Final answer:
The correct reagent for a transformation involving HOCH2CH2OH and the donation of hydride ions is Lithium Aluminum Hydride (LiAlH4). LiAlH4 is a strong reducing agent that can provide the necessary H- for the reduction, followed by an acid to donate a proton to the oxygen to complete the alcohol formation.
Step-by-step explanation:
The question pertains to the selection of the appropriate reagent for a chemical transformation involving HOCH2CH2OH in the presence of hydrogen, designated as (HOCH2CH2OH / H). Given the potential reagents listed, the correct answer is d) Lithium Aluminum Hydride (LiAlH4). Lithium aluminum hydride is a strong reducing agent that is capable of donating hydride ions (H-) to perform reductions, such as turning a carbonyl compound into an alcohol. In this context, 'H' symbolizes a hydride ion, not elemental hydrogen. The donated H- would react in the first step, and then acid is added in a second step to donate a proton to the oxygen. This stepwise process is essential for proper reduction to occur.
Reagent a) Sodium Borohydride (NaBH4) is a milder reducing agent compared to lithium aluminum hydride and may not be strong enough for some reductions.

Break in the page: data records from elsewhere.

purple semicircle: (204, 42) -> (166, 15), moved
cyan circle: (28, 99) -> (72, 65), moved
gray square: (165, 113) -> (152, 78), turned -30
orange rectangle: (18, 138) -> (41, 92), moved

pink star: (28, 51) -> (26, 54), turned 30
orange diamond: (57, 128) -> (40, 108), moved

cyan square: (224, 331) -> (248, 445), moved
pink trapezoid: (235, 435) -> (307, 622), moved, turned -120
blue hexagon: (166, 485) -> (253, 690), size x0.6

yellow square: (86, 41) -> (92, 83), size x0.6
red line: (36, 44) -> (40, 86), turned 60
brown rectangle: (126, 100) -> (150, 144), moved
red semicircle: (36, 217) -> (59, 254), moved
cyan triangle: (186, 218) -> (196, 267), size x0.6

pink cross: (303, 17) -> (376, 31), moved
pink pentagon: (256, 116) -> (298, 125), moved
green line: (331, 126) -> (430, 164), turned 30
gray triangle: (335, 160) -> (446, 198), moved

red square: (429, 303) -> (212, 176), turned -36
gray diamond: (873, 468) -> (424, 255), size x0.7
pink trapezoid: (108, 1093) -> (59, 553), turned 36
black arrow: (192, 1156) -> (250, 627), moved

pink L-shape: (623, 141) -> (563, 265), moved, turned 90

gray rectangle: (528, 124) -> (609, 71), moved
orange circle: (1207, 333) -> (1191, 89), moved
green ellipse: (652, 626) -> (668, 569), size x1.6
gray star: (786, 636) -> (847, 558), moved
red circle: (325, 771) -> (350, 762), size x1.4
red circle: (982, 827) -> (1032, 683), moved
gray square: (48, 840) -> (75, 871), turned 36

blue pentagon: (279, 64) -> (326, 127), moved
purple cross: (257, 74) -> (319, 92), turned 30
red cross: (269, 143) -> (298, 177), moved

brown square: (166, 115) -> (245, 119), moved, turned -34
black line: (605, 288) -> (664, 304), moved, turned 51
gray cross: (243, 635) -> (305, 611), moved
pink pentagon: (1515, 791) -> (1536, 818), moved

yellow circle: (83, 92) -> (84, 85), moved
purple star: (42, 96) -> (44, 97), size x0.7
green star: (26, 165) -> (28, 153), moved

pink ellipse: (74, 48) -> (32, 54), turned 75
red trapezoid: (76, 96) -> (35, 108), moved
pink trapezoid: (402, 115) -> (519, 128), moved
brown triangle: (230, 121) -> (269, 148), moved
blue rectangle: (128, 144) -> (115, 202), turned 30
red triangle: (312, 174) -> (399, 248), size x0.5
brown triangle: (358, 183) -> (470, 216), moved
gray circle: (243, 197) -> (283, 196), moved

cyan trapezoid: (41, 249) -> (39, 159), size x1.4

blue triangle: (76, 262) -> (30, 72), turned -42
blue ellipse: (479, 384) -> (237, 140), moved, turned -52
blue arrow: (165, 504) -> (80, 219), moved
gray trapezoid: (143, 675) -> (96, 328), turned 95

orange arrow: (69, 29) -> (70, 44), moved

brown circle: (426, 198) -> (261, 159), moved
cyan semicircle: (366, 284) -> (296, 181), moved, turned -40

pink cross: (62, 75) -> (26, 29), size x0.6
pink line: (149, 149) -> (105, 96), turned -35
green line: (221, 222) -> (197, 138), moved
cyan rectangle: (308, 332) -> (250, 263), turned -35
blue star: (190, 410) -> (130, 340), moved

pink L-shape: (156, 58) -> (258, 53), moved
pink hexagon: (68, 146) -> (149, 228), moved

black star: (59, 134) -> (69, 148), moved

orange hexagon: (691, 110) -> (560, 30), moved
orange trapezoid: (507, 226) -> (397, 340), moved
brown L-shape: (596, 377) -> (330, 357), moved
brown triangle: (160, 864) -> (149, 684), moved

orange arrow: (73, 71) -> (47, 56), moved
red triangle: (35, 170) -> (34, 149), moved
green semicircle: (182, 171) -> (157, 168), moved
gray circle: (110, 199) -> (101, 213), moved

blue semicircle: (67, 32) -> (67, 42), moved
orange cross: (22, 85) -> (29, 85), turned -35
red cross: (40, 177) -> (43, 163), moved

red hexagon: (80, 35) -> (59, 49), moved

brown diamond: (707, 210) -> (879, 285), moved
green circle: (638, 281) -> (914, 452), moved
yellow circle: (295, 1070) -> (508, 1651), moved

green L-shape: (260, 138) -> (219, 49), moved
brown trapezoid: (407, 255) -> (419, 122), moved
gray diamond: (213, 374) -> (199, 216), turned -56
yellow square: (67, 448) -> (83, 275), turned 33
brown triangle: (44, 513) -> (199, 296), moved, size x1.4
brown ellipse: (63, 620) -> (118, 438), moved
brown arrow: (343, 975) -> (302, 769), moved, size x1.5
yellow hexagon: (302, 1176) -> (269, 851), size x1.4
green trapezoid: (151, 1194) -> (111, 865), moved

Reagent b) Hydrochloric Acid (HCl) is not a reducing agent but rather an acid, which provides H+ ions. Reagent c) Diethyl Ether is typically used as a solvent and does not donate hydride ions. Therefore, the most appropriate reagent for the transformation would be Lithium Aluminum Hydride (LiAlH4), which donates hydride ions effectively and allows the subsequent protonation with an acid to yield the desired alcohol.